This paper presents an in-depth investigation into the near-field pressure and far-field acoustic characteristics of a NACA 16-506 airfoil across the pre-stall, stall, and post-stall flow regimes at a Reynolds number of 270,000. It specifically focuses on examining the effect of the airfoil’s stalling behavior on its self-noise. The NACA 16-506 airfoil was tested in the aeroacoustic wind tunnel facility at the University of Bristol. Remote sensors were employed to record static pressure and unsteady pressure fluctuation data on the airfoil surface. Additionally, a 78-microphone beamforming array was used to measure the far-field sound, with acoustic spectra subsequently extracted using a delay-and-sum beamforming technique. The NACA 16-506 airfoil was found to stall by the well-established thin-airfoil mechanism, characterized by the development and growth of a leading-edge separation bubble over a range of angles of attack before ‘bursting’ and leading to full-chord separation. It was observed that the near-field unsteady pressure field began to change significantly at the onset of the leading-edge separation bubble, whereas the near-field steady pressure field, and consequently the aerodynamic performance, only showed significant changes when the separation bubble burst at a higher angle of attack. It was found that the far-field acoustics changed in concert with the near-field unsteady pressure field, and not instead with the aerodynamic performance of the airfoil. In essence, the airfoil self-noise was found to increase in the manner typically associated with stall at an angle of attack significantly earlier than the aerodynamic stall angle.
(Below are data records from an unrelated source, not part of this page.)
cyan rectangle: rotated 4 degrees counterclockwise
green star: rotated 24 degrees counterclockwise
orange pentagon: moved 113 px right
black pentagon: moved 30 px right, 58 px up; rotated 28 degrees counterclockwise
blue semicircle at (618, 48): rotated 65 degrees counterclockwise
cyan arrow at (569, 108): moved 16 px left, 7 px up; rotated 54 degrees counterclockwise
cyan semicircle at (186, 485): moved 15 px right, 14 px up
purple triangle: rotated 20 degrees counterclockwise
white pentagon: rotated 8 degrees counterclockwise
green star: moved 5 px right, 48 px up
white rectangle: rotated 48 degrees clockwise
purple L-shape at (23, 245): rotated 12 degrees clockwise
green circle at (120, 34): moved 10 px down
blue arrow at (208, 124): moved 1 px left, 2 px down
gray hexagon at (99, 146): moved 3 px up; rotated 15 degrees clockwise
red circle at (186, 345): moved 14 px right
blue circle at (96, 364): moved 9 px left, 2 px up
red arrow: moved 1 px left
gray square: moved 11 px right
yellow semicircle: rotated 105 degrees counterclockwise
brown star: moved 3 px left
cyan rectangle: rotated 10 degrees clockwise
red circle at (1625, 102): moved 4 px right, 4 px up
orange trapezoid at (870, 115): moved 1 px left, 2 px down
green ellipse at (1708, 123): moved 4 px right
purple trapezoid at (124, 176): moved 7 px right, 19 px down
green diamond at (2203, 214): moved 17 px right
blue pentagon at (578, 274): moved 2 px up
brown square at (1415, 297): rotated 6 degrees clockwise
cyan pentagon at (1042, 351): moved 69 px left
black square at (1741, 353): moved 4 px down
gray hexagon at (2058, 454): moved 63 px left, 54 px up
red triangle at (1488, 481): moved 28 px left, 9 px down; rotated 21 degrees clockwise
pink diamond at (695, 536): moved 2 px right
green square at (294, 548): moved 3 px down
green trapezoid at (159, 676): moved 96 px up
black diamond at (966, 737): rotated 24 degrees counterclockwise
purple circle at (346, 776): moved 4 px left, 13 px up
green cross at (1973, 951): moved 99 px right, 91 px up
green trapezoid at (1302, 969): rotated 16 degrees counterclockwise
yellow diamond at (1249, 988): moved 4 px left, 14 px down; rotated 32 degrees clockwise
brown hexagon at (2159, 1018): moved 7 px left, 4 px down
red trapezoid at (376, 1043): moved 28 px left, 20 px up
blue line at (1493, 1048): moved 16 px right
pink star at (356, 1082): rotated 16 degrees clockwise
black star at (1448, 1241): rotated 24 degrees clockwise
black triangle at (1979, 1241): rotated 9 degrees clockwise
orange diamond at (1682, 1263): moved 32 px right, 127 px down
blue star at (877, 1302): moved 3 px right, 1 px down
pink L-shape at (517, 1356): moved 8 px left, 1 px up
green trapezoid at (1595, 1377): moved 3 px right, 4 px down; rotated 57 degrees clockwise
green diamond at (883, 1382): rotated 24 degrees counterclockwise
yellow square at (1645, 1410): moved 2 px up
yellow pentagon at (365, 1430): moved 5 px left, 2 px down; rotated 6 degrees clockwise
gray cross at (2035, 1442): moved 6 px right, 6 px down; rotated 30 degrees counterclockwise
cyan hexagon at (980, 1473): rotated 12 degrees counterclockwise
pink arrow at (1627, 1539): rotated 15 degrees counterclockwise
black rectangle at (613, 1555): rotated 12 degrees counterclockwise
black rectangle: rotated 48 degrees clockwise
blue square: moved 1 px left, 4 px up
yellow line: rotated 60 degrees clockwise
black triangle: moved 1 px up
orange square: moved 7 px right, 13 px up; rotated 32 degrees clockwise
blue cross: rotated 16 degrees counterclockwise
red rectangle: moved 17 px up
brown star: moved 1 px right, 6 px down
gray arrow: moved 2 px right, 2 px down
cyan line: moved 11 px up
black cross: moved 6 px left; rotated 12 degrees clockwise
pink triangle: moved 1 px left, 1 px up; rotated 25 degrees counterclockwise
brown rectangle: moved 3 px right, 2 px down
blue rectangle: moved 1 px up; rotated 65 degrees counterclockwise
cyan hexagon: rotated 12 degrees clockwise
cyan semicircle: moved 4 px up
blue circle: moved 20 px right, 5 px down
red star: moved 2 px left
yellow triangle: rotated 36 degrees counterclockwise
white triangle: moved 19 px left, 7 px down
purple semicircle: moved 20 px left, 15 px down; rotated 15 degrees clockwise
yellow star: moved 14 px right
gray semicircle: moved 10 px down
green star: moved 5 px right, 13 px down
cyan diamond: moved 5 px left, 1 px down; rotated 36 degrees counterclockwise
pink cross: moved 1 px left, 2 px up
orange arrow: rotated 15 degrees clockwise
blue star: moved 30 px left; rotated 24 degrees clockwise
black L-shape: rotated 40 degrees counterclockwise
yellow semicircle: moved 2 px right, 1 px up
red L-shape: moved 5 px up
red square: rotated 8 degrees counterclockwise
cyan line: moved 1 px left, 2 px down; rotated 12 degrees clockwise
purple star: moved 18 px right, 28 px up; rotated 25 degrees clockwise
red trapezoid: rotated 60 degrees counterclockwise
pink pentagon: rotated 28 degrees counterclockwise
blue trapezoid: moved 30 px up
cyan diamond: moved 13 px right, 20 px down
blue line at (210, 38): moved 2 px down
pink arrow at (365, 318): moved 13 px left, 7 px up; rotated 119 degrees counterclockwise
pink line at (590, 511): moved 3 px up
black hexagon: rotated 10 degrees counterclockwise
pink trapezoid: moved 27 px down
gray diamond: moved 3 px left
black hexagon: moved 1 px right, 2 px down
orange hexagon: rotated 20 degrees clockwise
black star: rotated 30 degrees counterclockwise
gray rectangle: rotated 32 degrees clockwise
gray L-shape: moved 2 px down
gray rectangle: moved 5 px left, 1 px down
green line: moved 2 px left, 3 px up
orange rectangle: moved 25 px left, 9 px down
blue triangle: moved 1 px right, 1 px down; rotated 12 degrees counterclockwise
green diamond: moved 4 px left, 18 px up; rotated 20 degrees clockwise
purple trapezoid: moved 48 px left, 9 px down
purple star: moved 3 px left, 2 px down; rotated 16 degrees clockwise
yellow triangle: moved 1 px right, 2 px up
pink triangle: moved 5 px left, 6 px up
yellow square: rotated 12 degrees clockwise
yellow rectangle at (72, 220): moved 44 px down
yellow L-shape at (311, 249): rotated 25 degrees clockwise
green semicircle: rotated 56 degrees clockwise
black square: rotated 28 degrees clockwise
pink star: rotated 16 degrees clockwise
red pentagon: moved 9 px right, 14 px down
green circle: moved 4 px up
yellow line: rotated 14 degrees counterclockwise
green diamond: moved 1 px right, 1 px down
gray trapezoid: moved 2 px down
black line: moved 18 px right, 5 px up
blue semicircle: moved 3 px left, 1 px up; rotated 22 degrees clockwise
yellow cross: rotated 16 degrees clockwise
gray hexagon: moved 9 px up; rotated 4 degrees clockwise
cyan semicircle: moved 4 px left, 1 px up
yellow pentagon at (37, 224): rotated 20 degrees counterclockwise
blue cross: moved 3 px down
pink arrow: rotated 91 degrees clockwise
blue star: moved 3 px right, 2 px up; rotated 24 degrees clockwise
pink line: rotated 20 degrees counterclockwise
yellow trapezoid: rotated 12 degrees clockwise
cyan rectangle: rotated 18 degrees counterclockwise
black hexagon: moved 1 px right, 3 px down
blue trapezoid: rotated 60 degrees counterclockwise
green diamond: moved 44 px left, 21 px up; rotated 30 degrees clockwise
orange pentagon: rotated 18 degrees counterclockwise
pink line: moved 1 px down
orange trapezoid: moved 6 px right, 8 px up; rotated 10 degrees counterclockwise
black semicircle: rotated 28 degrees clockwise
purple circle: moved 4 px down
A comparison of the measured acoustic spectra and the trailing-edge noise model of Amiet with two forms of Brooks, Pope, and Marcolini’s (BPM) noise model revealed that better noise prediction was achieved when the stall switch within the model was set to the angle of attack corresponding to the onset of the leading-edge separation bubble, rather than at the later aerodynamic stall angle. This simple modification to the BPM model would be useful for any airfoil known to stall via a thin-airfoil mechanism.
Original languageEnglish
Article number04024099
JournalJournal of Aerospace Engineering
Volume38
Issue number1
Early online date24 Sept 2024
DOIs
Publication statusPublished - 1 Jan 2025

Bibliographical note

Publisher Copyright:
© 2024 American Society of Civil Engineers.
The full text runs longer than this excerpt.